▸ **GIVEN DATA**:

===============

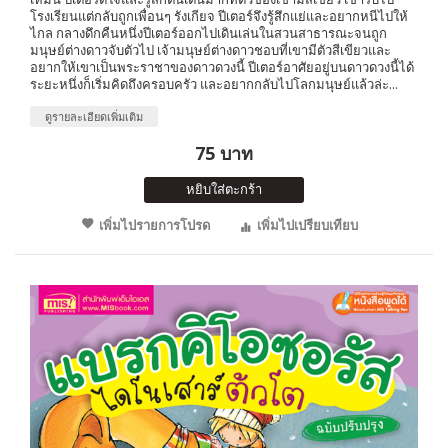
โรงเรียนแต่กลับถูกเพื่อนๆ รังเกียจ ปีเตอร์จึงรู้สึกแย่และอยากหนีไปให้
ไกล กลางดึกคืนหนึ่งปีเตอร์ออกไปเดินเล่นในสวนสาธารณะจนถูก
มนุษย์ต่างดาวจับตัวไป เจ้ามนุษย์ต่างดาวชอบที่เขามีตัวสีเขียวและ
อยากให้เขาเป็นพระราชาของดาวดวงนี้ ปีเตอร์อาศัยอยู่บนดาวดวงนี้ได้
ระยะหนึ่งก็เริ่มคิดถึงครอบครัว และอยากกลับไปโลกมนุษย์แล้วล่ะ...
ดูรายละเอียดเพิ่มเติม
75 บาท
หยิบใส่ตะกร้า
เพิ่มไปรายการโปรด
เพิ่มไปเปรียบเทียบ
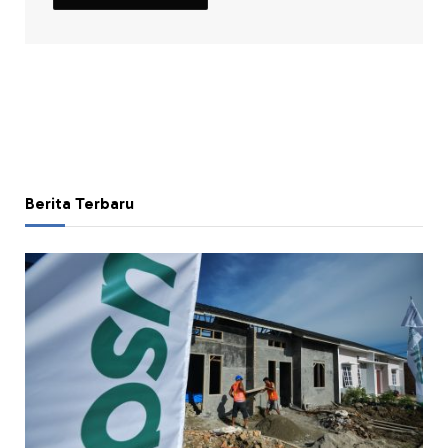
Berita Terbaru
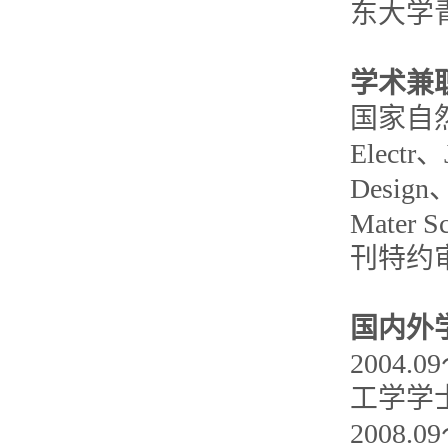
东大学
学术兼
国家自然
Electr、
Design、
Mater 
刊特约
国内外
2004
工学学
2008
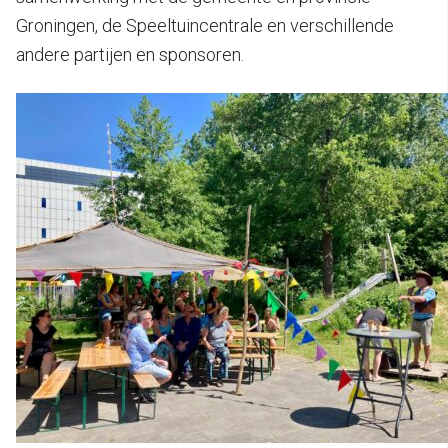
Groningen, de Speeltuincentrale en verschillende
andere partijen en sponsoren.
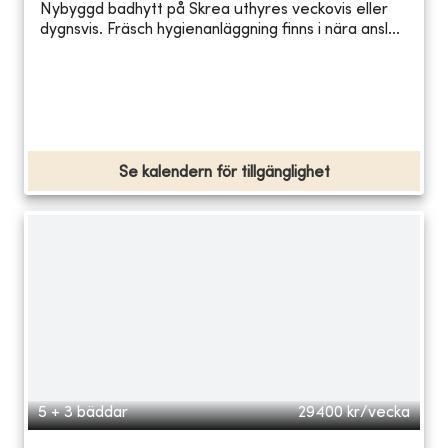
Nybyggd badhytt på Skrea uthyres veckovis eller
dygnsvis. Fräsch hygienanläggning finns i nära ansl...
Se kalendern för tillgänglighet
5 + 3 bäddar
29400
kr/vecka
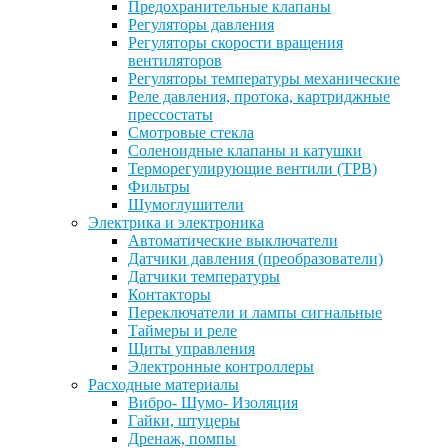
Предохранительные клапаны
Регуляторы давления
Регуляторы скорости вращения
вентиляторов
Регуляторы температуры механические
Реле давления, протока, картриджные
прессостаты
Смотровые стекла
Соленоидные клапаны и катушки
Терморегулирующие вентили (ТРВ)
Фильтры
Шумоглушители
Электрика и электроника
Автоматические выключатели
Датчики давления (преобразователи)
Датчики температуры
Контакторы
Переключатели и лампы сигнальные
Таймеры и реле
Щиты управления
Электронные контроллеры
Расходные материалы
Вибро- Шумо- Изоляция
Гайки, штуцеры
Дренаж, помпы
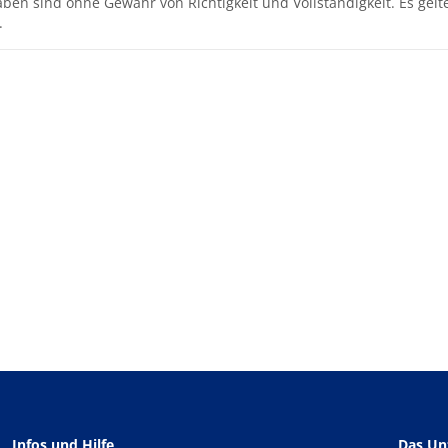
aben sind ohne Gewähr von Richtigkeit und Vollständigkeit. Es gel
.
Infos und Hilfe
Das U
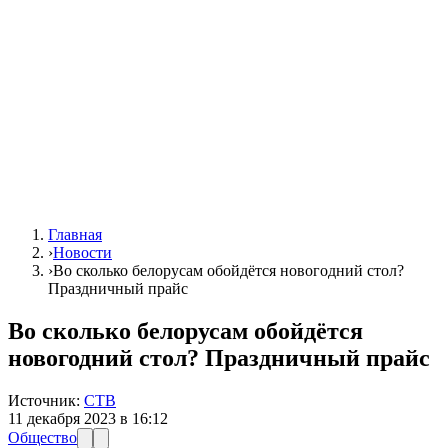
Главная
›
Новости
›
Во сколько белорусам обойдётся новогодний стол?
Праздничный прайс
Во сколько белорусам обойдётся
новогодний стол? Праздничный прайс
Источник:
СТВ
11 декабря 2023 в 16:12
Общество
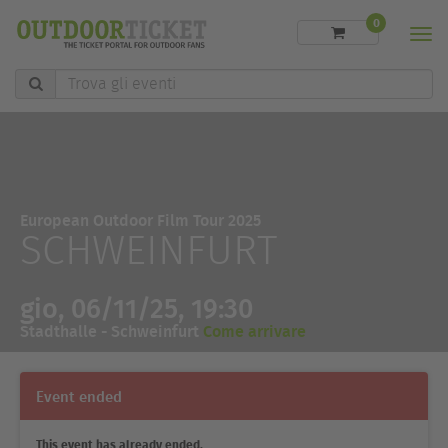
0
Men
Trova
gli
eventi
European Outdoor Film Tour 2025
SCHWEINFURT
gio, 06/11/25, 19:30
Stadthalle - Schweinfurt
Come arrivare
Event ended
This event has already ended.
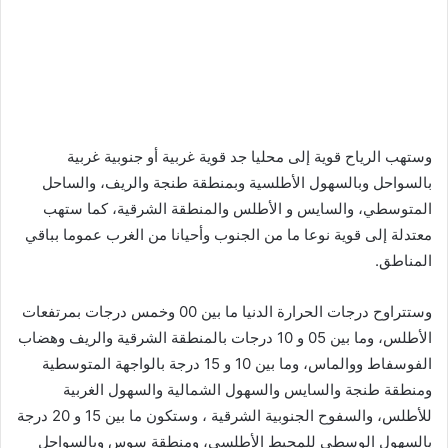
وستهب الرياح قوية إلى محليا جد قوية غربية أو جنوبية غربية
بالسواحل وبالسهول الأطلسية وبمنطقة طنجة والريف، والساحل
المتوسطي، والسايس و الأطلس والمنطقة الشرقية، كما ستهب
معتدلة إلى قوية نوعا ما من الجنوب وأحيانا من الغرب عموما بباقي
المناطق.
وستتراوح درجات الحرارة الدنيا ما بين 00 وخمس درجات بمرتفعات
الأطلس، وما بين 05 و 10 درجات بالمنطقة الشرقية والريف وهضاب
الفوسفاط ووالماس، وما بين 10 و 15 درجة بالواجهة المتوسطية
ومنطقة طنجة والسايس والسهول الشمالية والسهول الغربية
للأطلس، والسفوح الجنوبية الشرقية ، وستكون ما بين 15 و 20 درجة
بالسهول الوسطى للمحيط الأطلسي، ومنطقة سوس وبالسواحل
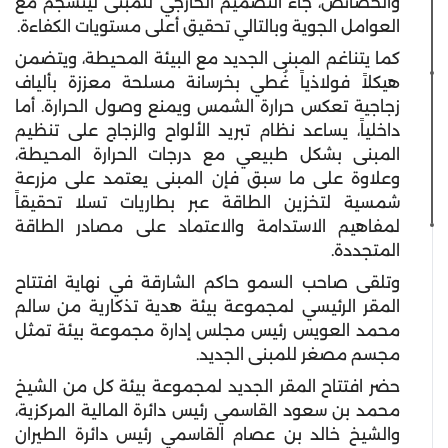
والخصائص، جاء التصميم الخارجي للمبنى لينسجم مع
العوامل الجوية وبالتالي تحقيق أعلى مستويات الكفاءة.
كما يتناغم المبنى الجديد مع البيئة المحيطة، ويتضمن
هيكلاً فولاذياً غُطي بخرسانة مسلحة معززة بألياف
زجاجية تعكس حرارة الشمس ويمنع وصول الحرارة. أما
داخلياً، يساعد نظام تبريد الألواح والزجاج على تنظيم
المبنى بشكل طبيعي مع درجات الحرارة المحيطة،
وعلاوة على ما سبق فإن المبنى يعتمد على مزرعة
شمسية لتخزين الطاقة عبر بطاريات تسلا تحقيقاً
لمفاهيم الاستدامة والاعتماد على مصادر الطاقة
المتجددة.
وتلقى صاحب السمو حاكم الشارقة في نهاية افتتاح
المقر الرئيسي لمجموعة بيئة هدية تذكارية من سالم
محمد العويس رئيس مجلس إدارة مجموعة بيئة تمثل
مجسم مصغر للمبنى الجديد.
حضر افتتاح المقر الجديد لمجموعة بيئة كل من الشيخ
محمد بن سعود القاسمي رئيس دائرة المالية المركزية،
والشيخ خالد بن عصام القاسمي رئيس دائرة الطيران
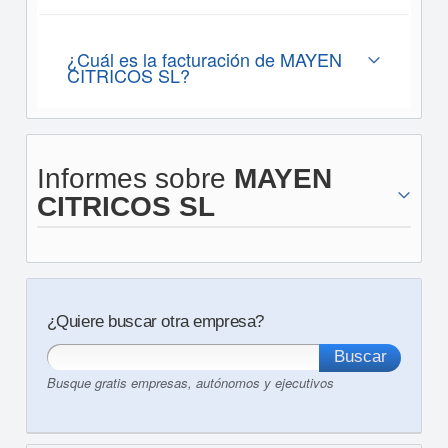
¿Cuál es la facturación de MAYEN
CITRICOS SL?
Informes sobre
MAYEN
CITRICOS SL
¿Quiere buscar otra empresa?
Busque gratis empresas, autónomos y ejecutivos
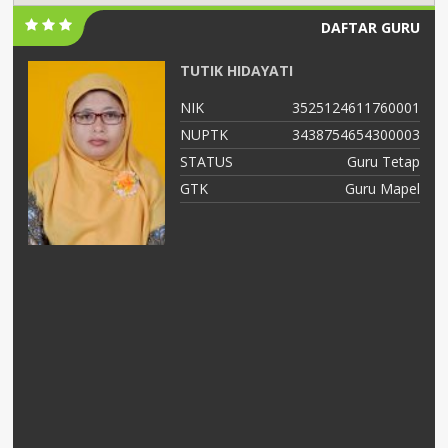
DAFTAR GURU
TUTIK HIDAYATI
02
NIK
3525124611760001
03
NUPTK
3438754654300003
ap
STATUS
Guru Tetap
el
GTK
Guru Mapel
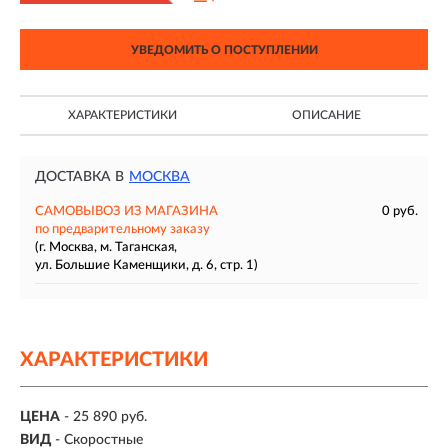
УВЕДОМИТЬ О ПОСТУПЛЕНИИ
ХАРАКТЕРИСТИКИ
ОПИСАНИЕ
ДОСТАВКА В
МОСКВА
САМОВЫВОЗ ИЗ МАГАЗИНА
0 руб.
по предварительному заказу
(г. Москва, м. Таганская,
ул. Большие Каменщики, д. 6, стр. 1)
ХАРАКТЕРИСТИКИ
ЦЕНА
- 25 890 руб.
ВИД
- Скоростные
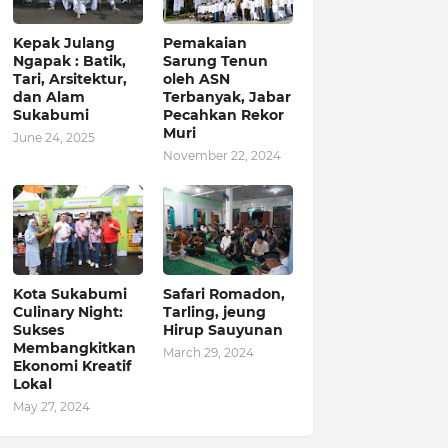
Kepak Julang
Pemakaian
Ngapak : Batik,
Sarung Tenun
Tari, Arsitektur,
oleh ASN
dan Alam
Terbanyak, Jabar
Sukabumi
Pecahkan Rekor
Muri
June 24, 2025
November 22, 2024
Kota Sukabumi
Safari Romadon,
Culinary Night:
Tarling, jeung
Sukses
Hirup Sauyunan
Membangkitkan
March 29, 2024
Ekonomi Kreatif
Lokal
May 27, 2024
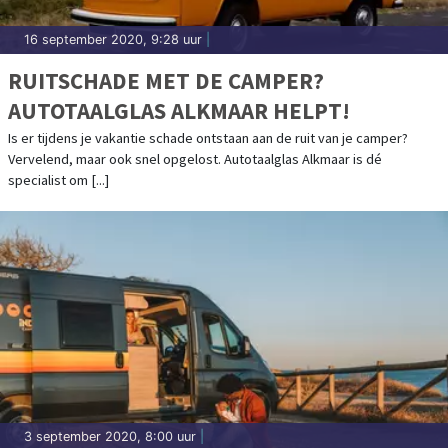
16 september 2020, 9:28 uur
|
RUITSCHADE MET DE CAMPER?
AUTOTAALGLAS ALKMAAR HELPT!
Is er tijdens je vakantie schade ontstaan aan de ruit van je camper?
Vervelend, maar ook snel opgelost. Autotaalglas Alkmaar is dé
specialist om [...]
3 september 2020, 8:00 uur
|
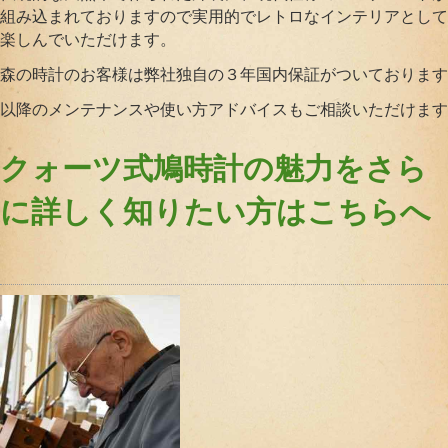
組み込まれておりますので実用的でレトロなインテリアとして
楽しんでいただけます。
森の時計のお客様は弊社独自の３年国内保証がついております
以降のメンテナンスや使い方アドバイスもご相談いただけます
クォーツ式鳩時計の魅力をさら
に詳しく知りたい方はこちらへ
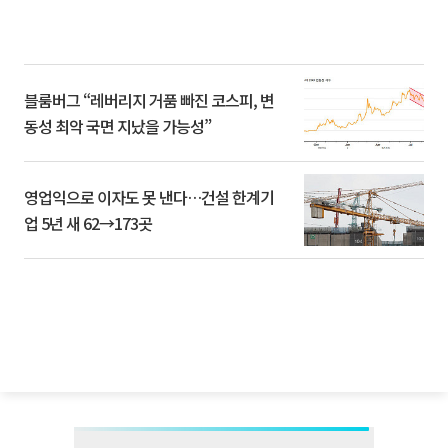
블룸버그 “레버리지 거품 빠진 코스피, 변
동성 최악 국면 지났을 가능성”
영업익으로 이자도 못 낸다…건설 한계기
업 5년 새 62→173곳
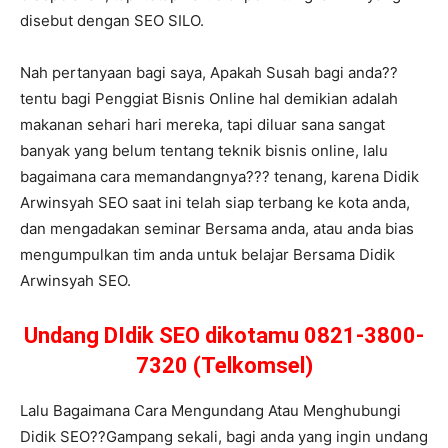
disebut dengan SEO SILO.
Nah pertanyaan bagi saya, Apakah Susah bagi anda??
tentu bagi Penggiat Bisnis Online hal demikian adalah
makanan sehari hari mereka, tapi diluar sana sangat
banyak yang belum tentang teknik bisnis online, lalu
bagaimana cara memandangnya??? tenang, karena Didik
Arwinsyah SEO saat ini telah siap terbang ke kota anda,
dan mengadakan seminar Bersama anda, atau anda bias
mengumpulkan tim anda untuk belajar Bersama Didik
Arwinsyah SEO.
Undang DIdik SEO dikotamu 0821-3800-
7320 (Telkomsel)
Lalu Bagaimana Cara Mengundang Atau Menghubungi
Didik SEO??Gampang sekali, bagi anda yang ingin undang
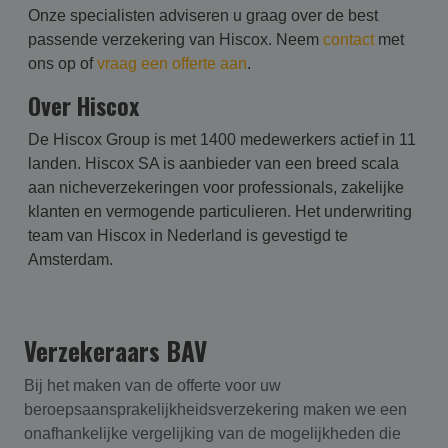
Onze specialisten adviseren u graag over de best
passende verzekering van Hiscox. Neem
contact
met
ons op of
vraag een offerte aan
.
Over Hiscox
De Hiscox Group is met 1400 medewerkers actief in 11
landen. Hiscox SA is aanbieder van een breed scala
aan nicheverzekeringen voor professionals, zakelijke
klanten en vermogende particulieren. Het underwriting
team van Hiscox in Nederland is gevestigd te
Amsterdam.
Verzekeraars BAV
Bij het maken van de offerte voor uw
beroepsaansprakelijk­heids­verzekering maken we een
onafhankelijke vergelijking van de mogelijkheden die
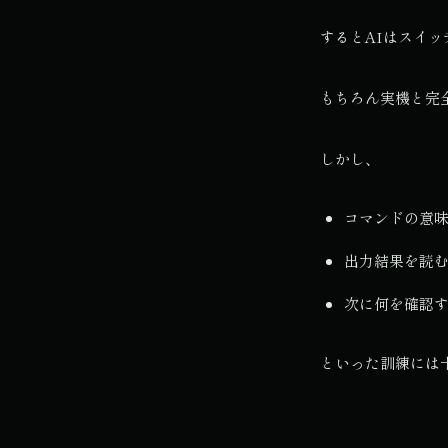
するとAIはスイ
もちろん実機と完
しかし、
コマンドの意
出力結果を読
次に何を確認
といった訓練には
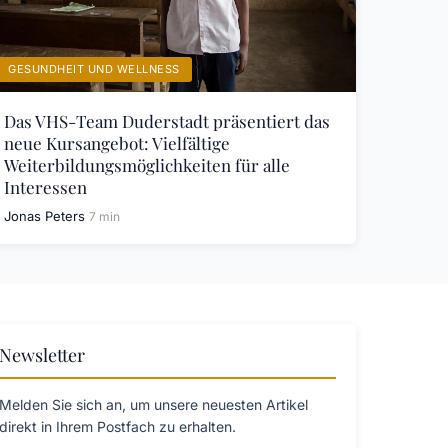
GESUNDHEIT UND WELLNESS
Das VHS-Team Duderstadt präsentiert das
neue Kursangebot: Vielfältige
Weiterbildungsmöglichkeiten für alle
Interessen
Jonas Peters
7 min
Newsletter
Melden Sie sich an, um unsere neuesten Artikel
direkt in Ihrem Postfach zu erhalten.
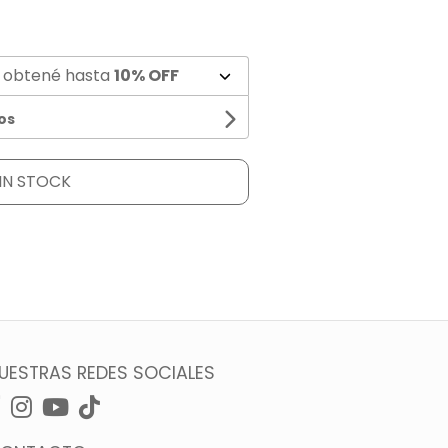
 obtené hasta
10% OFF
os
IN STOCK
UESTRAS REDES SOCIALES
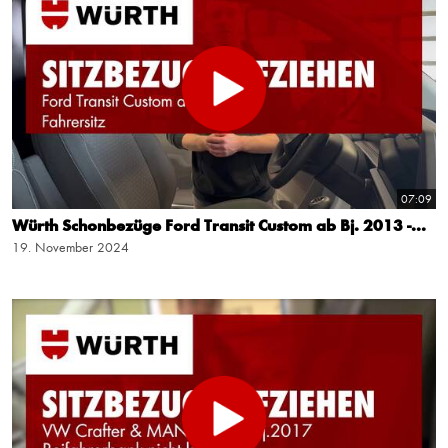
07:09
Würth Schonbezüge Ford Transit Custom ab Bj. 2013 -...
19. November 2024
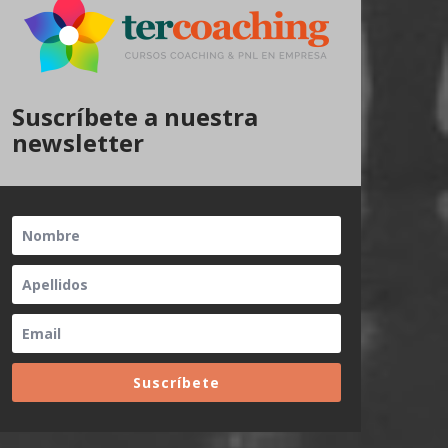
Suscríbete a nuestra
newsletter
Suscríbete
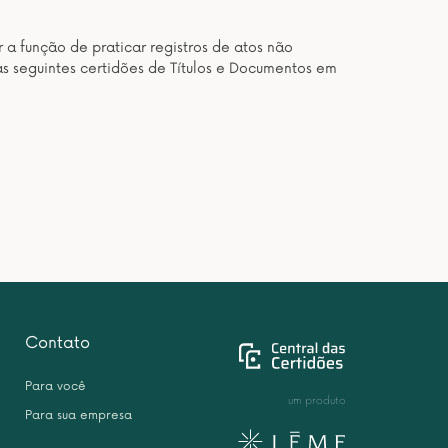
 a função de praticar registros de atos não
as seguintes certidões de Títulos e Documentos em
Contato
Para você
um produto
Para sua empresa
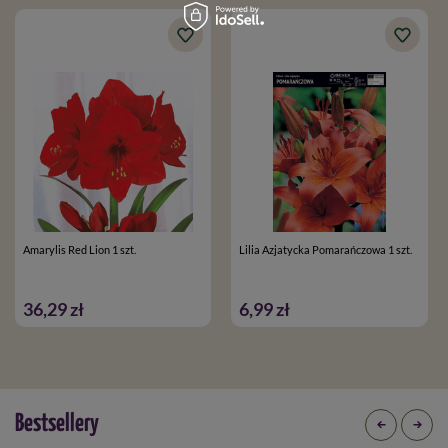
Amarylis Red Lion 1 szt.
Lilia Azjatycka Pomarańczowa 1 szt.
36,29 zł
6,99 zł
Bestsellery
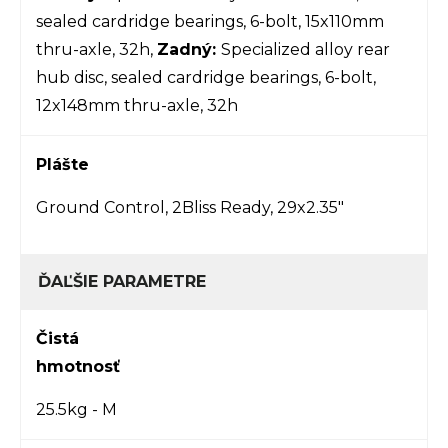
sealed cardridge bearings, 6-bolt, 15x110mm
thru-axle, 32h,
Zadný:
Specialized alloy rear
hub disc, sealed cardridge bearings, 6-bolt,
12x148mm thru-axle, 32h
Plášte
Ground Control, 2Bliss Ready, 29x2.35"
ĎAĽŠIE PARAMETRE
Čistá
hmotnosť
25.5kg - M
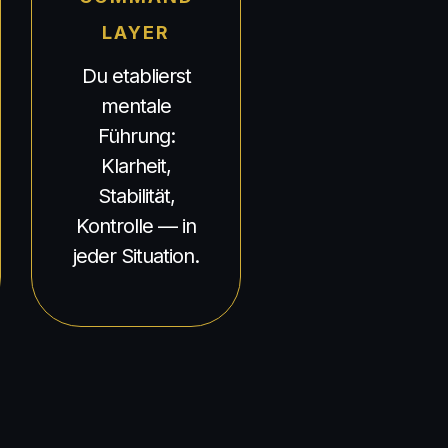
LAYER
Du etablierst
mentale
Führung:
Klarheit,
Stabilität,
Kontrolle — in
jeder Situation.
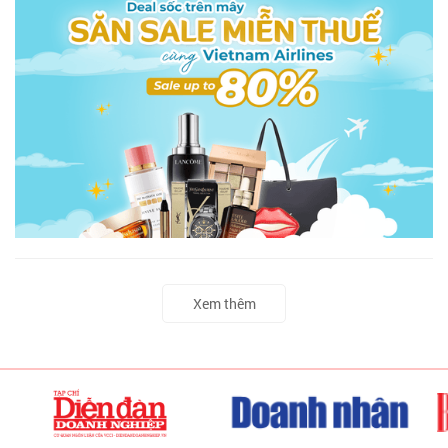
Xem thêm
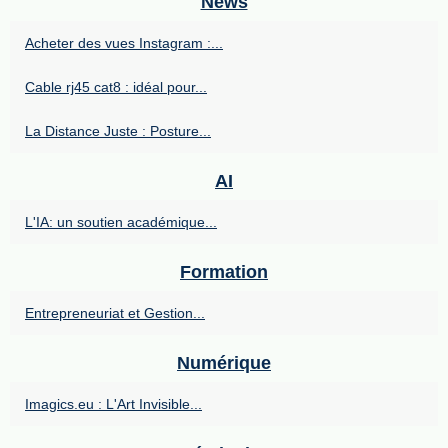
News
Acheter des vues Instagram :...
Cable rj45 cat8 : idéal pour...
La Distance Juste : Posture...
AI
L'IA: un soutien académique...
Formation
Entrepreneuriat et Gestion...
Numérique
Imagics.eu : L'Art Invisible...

===============

How many lines in the records contain the word "voor"? Answer with the number alone.

2